Monday, March 11, 2013

Striking Out, More Bad Restaurant Experiences

A couple of months ago, I wrote about how my friend and I fled a popular downtown Jerusalem restaurant because their soup was inedible.  She couldn't stand the pepper and I was in pain from the salt.  That's a short time after they had served me soup that was dangerously past its prime.  After my complaints, they stopped serving it.
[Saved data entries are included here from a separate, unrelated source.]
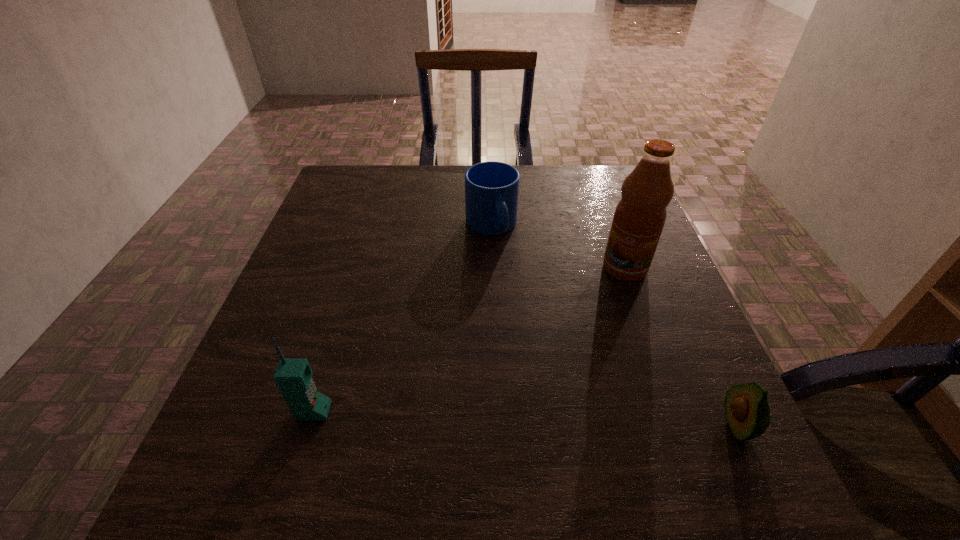 Find the location of a particular element. This screenshot has width=960, height=540. vacant space located 0.180m on the cut side of the rightmost object is located at coordinates (615, 426).

Image resolution: width=960 pixels, height=540 pixels. In order to click on vacant space located on the label side of the tallest object in this screenshot , I will do `click(558, 362)`.

Where is `vacant point located 0.150m on the label side of the tallest object`? The width and height of the screenshot is (960, 540). vacant point located 0.150m on the label side of the tallest object is located at coordinates (588, 320).

Where is `vacant region located 0.110m on the label side of the tallest object`? vacant region located 0.110m on the label side of the tallest object is located at coordinates (595, 309).

Find the location of a particular element. free space located on the side of the mug with the handle is located at coordinates (540, 335).

Locate an element on the screen. vacant space located 0.320m on the side of the mug with the handle is located at coordinates (545, 346).

The height and width of the screenshot is (540, 960). In order to click on vacant region located on the side of the mug with the handle in this screenshot , I will do `click(549, 354)`.

At what (x,y) coordinates should I click in order to perform the action: click on object at the far edge. Please return your answer as a coordinate pair (x, y). The height and width of the screenshot is (540, 960). Looking at the image, I should click on (491, 188).

Identify the location of cellular telephone that is at the near edge. pos(293,376).

Where is `avocado present at the near edge`? Image resolution: width=960 pixels, height=540 pixels. avocado present at the near edge is located at coordinates (747, 411). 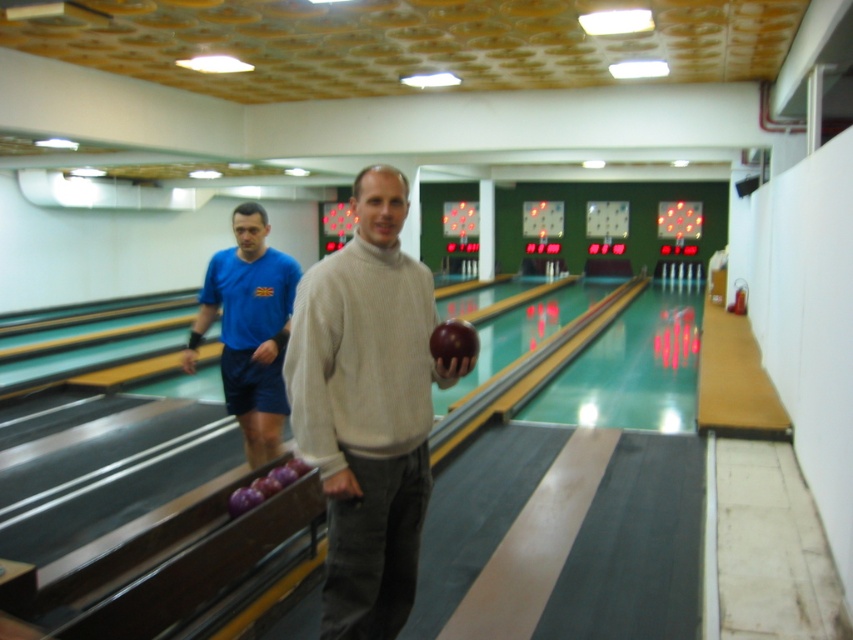 From the picture: You are a photographer setting up a shot in the bowling alley. You need to ensure that the matte white sweater at center and the shiny brown bowling ball at center are both in focus. Given that your camera can only focus on objects within a 10 cm height difference, can both objects be captured clearly in the same frame?

The matte white sweater at center has a greater height compared to shiny brown bowling ball at center. Since the height difference is not specified, but the sweater is taller, it depends on whether the height difference exceeds 10 cm. However, without exact measurements, we cannot confirm if both can be in focus.

You are a photographer trying to capture both the matte white sweater at center and the blue fabric shorts at left in a single shot. Given that your camera can only focus on objects within a 1.5 meter height range, will both subjects be in focus?

The matte white sweater at center is much taller than the blue fabric shorts at left. Since the camera can focus on objects within a 1.5 meter height range, if the height difference between them is less than 1.5 meters, they would both be in focus. However, the description only states the sweater is much taller but doesn not specify the exact height difference. Without knowing the exact height difference, it is impossible to determine if they will both be in focus.

You are a photographer standing in the middle of the bowling alley. You need to take a photo of the matte white sweater at center and the blue fabric shorts at left. Which object should you focus on first to ensure both are in clear view?

The matte white sweater at center is closer to the viewer than the blue fabric shorts at left, so focus on the matte white sweater at center first to ensure both are in clear view.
That friend and I then met again.  She told me of a new restaurant she had really liked.  It sounded good.  They had on display a sample meal which included fish, salad and chips.  There were two different prices, ns35 and ns39, if I remember correctly.  I asked for the cheaper one and requested salad instead of chips.  The waitress said "no problem."  Portions were rather skimpy, and I still felt hungry when I finished, but that wasn't the big problem.  The big problem was that they wanted me to pay ns42 for the meal.  I got angry and told them that I had made it very clear that I had ordered the ns35 meal.
"But you had a side order of salad."
"That was no side order of salad, and you never told me that I'd be charged extra for replacing the chips with salad.  I never would have ordered food here if I had known that."
The boss came out and asked what happened.  I told him.  He asked me what I was willing to pay.
"Thirty-five shekels, which is what I was told when I had ordered."
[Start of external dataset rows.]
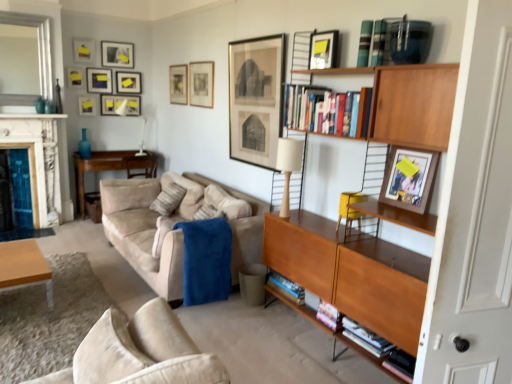 Locate an element on the screen. The image size is (512, 384). free point above matte black picture frame at upper center, which ranks as the third picture frame in front-to-back order (from a real-world perspective) is located at coordinates (259, 36). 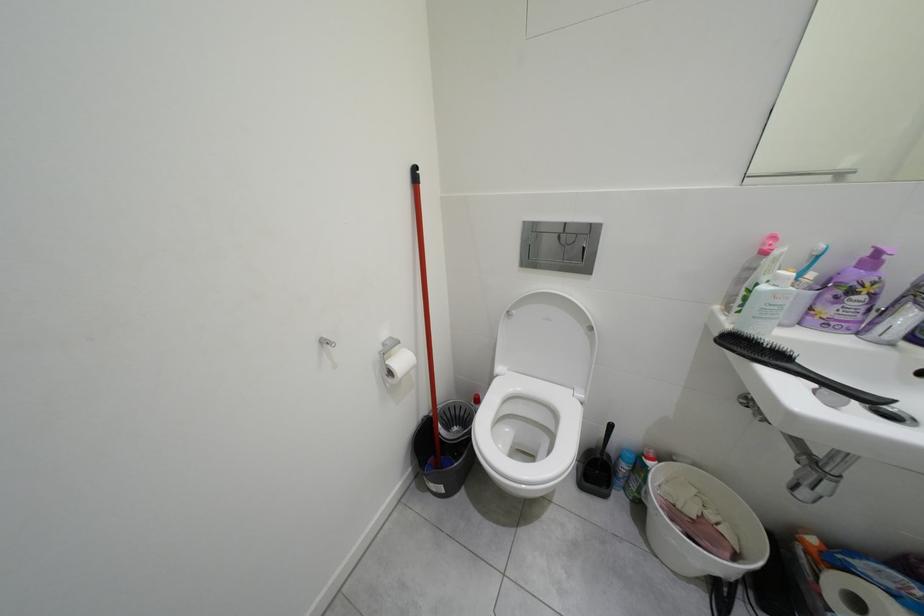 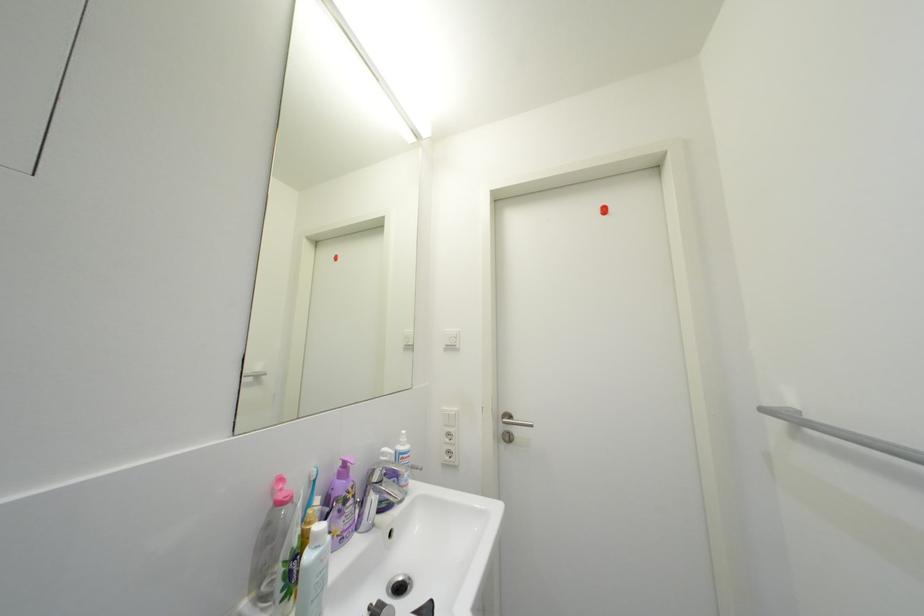 Question: The camera is either moving clockwise (left) or counter-clockwise (right) around the object. The first image is from the beginning of the video and the second image is from the end. Is the camera moving left or right when shooting the video?

Choices:
 (A) Left
 (B) Right

Answer: (A) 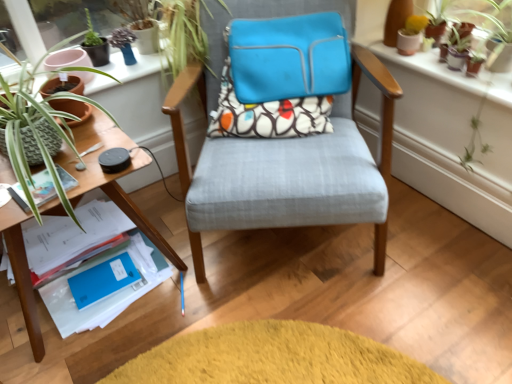 Question: Considering the positions of textured fabric chair at center, marked as the second chair in a back-to-front arrangement, and matte paper at left, which is the second paperback book from back to front, in the image, is textured fabric chair at center, marked as the second chair in a back-to-front arrangement, wider or thinner than matte paper at left, which is the second paperback book from back to front,?

Choices:
 (A) thin
 (B) wide

Answer: (B)

Question: Does point (357, 147) appear closer or farther from the camera than point (49, 175)?

Choices:
 (A) closer
 (B) farther

Answer: (B)

Question: Which object is the closest to the matte terracotta pot at left?

Choices:
 (A) textured fabric chair at center, marked as the 1th chair in a front-to-back arrangement
 (B) patterned fabric pillow at center
 (C) wooden table at left
 (D) terracotta clay pots at upper right
 (E) matte paper at left, arranged as the 1th paperback book when viewed from the top

Answer: (E)

Question: Considering the real-world distances, which object is farthest from the matte blue laptop case at center, which appears as the 2th chair when viewed from the front?

Choices:
 (A) patterned fabric pillow at center
 (B) textured fabric chair at center, marked as the second chair in a back-to-front arrangement
 (C) blue matte paper at lower left, the first paperback book from the back
 (D) terracotta clay pots at upper right
 (E) wooden table at left

Answer: (C)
And I also told them that I'd write about this awful experience, which I'm doing right now.  My friend liked the place and begged me not to use its name.  So, that's it.  I hope they've learned their lesson.  Maybe people who eat the chips find the more satisfying, but I consider it a very skimpy meal.

And another unpleasant restaurant experience with the same friend.  I guess it's good that we won't be eating out together for a bit.  She introduced me to a nice salad place, with good prices.  Actually, the food was good, too.  There's just no place to comfortably eat there.  The big problem was completely different.  Everyone who eats out with me knows that I photograph the food and then I blog about it.  What I started taking pictures the staff went ballistic. 
"No pictures!!!"
"But I want to give you free publicity.  I'm planning on writing only wonderful things."
"No, our boss doesn't allow it.  You have to contact him for permission."
Oy, I'm not doing well in the restaurant reviewing "business."  I wish I could get some invitations from the restaurants which would include free meals, like the Jerusalem Post writers get.
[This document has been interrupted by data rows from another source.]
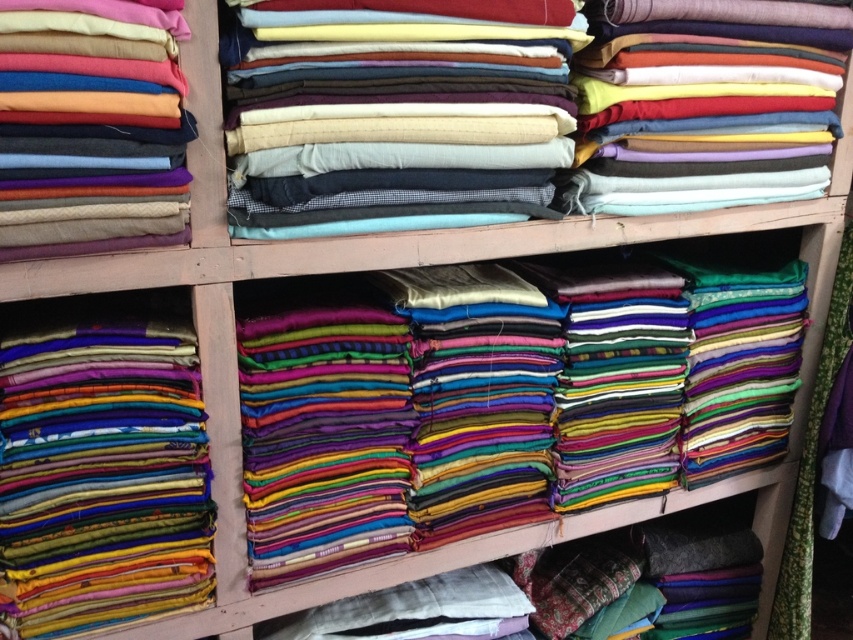 Question: Does matte fabric stack at center appear under shiny silk fabric at lower left?

Choices:
 (A) yes
 (B) no

Answer: (B)

Question: Which object is positioned farthest from the shiny silk fabric at lower left?

Choices:
 (A) matte fabric stack at upper right
 (B) matte woolen fabric at left
 (C) matte fabric stack at center

Answer: (A)

Question: Estimate the real-world distances between objects in this image. Which object is farther from the shiny silk fabric at lower left?

Choices:
 (A) matte fabric stack at upper right
 (B) matte woolen fabric at left
 (C) matte fabric stack at center

Answer: (A)

Question: Does shiny silk fabric at lower left have a smaller size compared to matte woolen fabric at left?

Choices:
 (A) no
 (B) yes

Answer: (A)

Question: Considering the real-world distances, which object is closest to the shiny silk fabric at lower left?

Choices:
 (A) matte fabric stack at upper right
 (B) matte fabric stack at center
 (C) matte woolen fabric at left

Answer: (C)

Question: Is matte fabric stack at center positioned before shiny silk fabric at lower left?

Choices:
 (A) no
 (B) yes

Answer: (B)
Varda Meyers Epstein said...

I had an experience like yours only recently. During the big snow in Gush Etzion, I got a message that I had won a free steak dinner at a restaurant in Jerusalem. I had liked and shared a page for that purpose. But I never thought I'd actually WIN. I was so excited! I had never ever won anything.

We couldn't go for awhile, because only my meal was free, and steak dinners are expensive. Finally, my husband and I go and they tell us that only the cheaper meal of our two meals is free.

I complained, "I won a free meal. What if I had come with no partner? That's not fair."

But I couldn't move them. I ordered the cheapest steak on the menu. It was cold, tough, and disgusting.

When we finished eating, the proprietor told me that our meals (both of them) were free, he'd just wanted to make sure I wouldn't exploit him by ordering the most expensive thing on the menu.

I let him know I'm a food blogger and that I could really make him look bad, but that I would give him a break because I see the place is new and has promise.

I can't figure out why I was so nice about it. It was a really lousy night out.

goyisherebbe said...

We never go to restaurants. My wife likes her cooking better than restaurants and it's hardly worth the trouble to go out. Restaurants are one of those things that are really an illusion. If you are already on the road and haven't brought or can't bring food with you, you have to settle for what there is that you can eat. But I find it hard to relate anymore to people who make eating out a regular pastime.

Batya said...

Varda, you should have blogged the truth about it. I am sorry I gave in to my friend about not mentioning the name of the place, but I figue anyone in the know will know.
goyish, Winkie and I almost never eat out together. I can't remember the last time. And when we do it's at HaGov, which is our son's.

Jennifer in MamaLand said...

We took your advice seriously but were feeling more lenient about the carb-heavy menu. The fish we got was really tasty, but they wouldn't let us switch the side order at ALL (I admit, I was "testing" a bit based on your experience). Eventually they caved and put gravy on the fries (I wanted to substitute poutine, but they said no way, we'd have to order it on the side - along with the fries that came with our meals!).
In any event, for us it was a splurge in every way. If I lived there, I'd expect better, and for sure they need to work out the kinks and find a bit more flexibility if they want to stay in business long-term.

Batya said...

Jennifer, I was curious about how it went. At their prices, they won't last unless they use cheaper salad stuff and increase portions. With the very filling lunch specials in almost every restaurant downtown Jerusalem, they are expensive except for the lightest eaters.